Zebra hunting

One of my patients died. I was very... angry about it. Well, not angry. It was just that... we did a ton of workup and treatment on a guy that was toast. Y'know, it's very frustrating to be in a setting where we almost don't know when to stop. To me, my patient died at 6AM. The death certificate I'm sure will read sometime in the evening. The family was all torn up about it, and I guess I can understand. I'm torn up about it too.

Y'know, the one thing that I learned in medicine about life is that I'd like to die with a little dignity. I've seen too many people die too messy a death in the hospital. When I go out, I'd like it to be a little less nuts. Y'know, we spend our entire careers in medicine battling the inevitable.

Still, I went down to the coffee cart to try to get an espresso after work, to take the edge off the horrible taste in my mouth from knowing that my patient was alive yesterday and is dead today. I'm not sure if you've never been in medicine that you can really appreciate what it's like to know that someone in your care has done exceptionally badly, and is now dead. You detach yourself. You harp on little things.
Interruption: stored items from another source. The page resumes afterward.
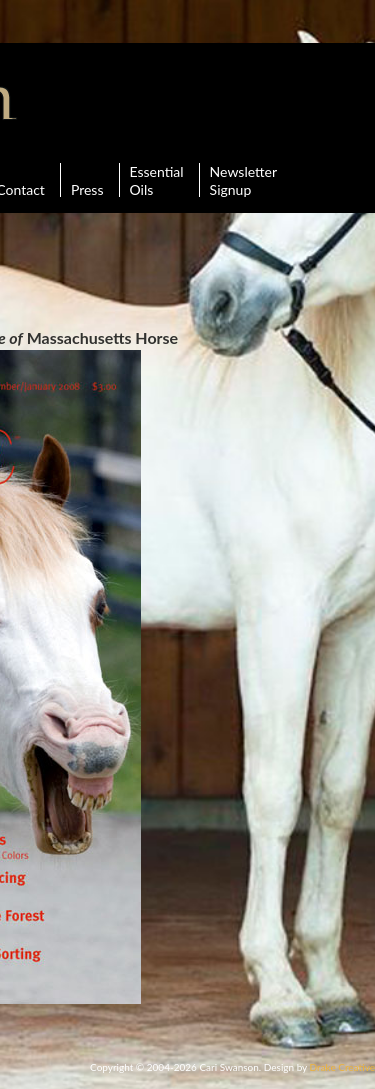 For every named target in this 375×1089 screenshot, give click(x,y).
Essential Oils (157, 180)
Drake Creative (342, 1067)
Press (87, 180)
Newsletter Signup (243, 180) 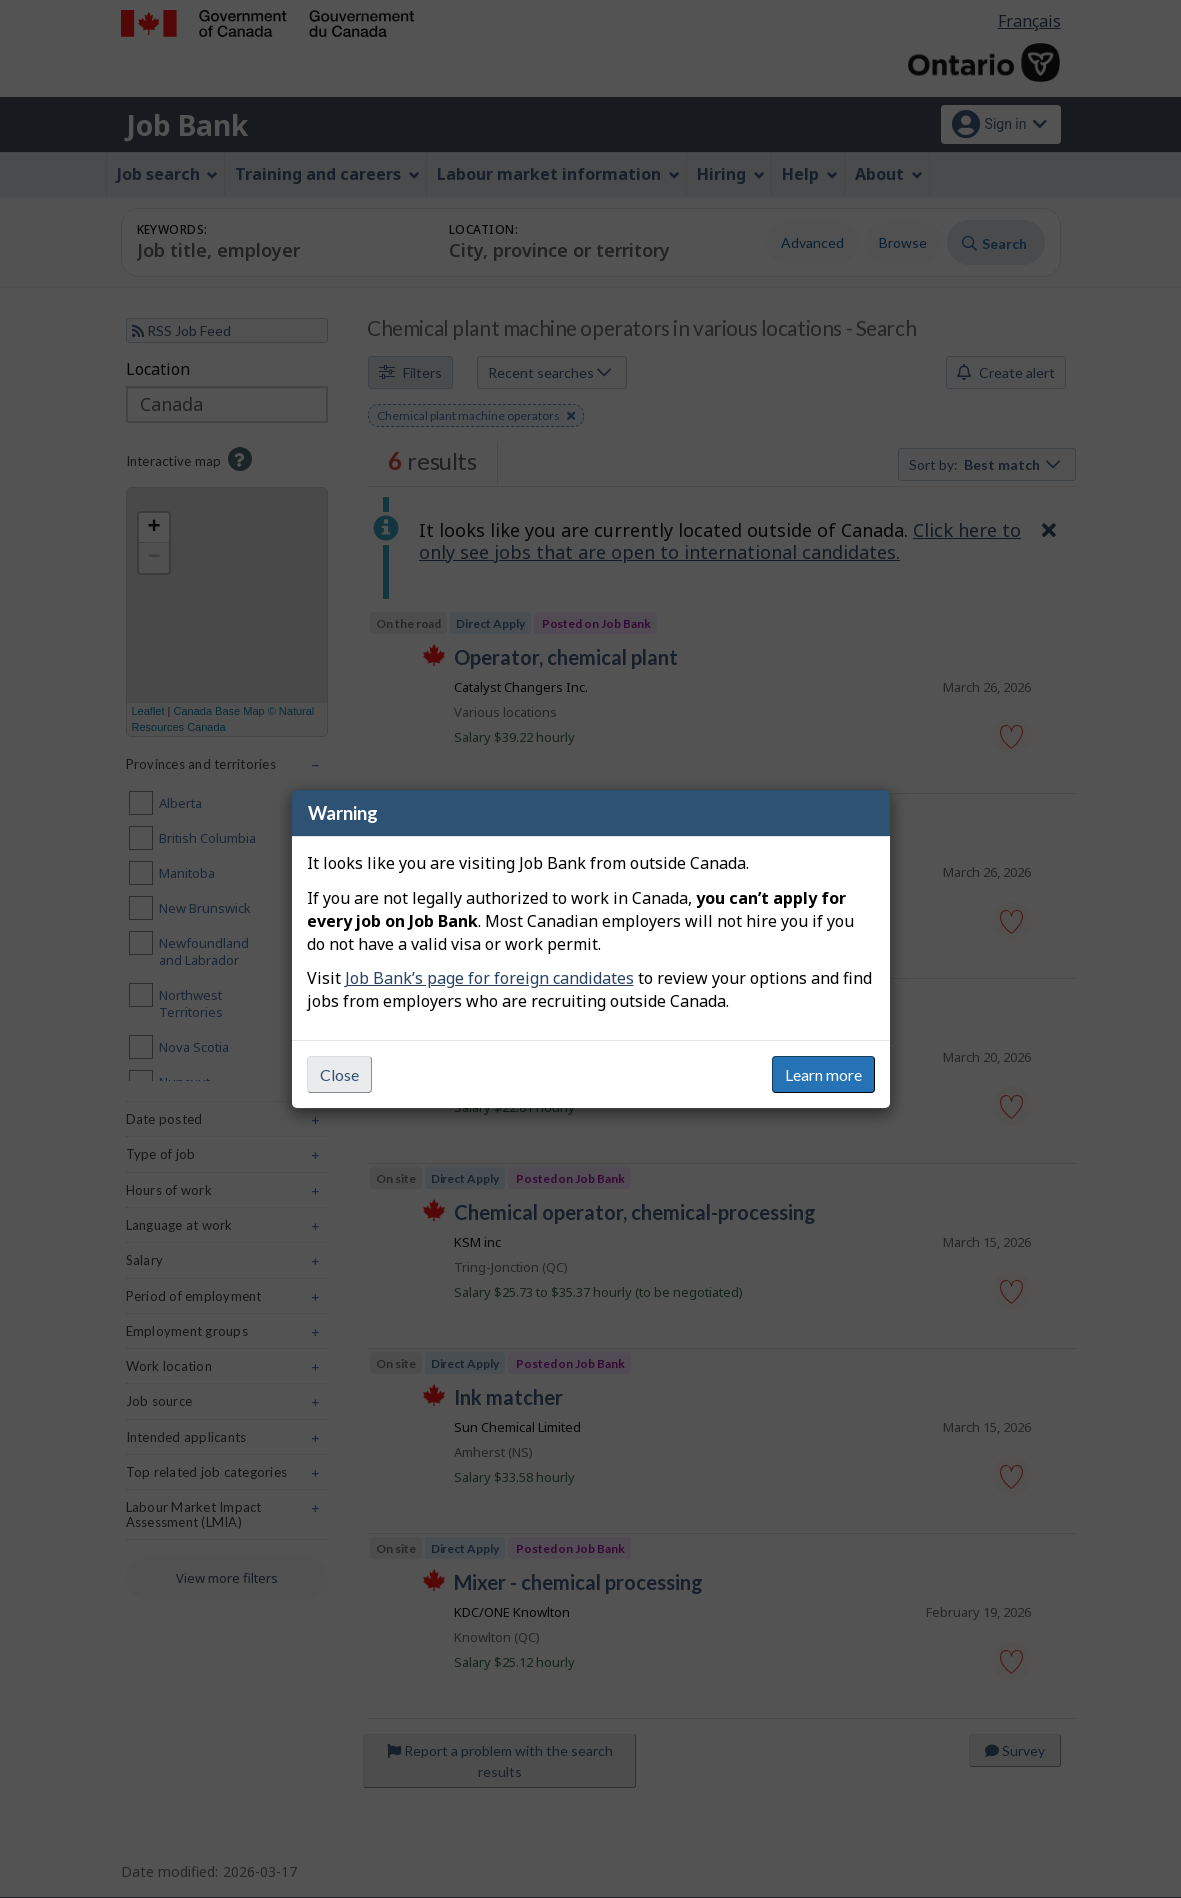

It's impossible for me to concentrate, so I spent tonight playing America's Army. It's better than thinking about the whole situation and my aggravation with it. Y'know, the guy is dead, and we're still hunting zebras on him. And everyone feels comfortable with that, and that's the part that bothers me the most.

Y'know, I've greatly disliked my month in the ICU, because it has single-handedly gone against everything I've ever thought about medicine. We order million dollar workups on everyone that comes through the door. We order so many tests that tracking them all down is next to impossible. We order tests that take days to come back for questions on acute management. Everything in the ICU is a zebra. We spend no time with the patients. I've actually written a note on a patient, and only realized after rounds that I had not done a physical exam. We treat numbers almost exclusively.

I wish I was back on my sub-internship. I liked seeing my patients. I liked taking care of them. My ICU patients, a good number of them got better, but I certainly don't feel any better about it. And maybe that's because I really can't say for sure that we actually did anything to help them. I'm willing to bet that aside from the vent, they did it all themselves.

My resident couldn't believe I wanted to do general medicine, but the thought of doing critical care for a living makes me nauseous. Y'know, people talk about lifestyle and pay and all that stuff, but in the end, you have to do a job that at the end of the day, you can go home and sleep at night. I think about the ICU, and it makes me ill.

I have so many criticisms of my ICU experience that I wouldn't know where to start, but I guess in the end, my biggest problem with it is that you would think that the ICU is where you get the absolute best care in the hospital, and the truth of the matter is that if not for the nurses, I'd never admit anyone to the unit.